Would you restate each entry word for word, omitting the pictures?

Extracted page text data
•••
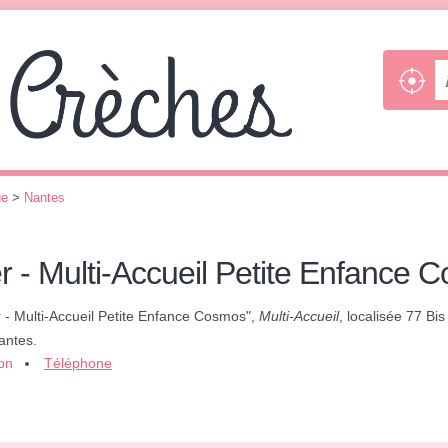
ue
>
Nantes
r - Multi-Accueil Petite Enfance 
r - Multi-Accueil Petite Enfance Cosmos",
Multi-Accueil
, localisée 77 Bi
antes.
ion
Téléphone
•••
* Solution to this task *
ue
>
Nantes
r - Multi-Accueil Petite Enfance 
r - Multi-Accueil Petite Enfance Cosmos",
Multi-Accueil
, localisée 77 Bi
antes.
ion
Téléphone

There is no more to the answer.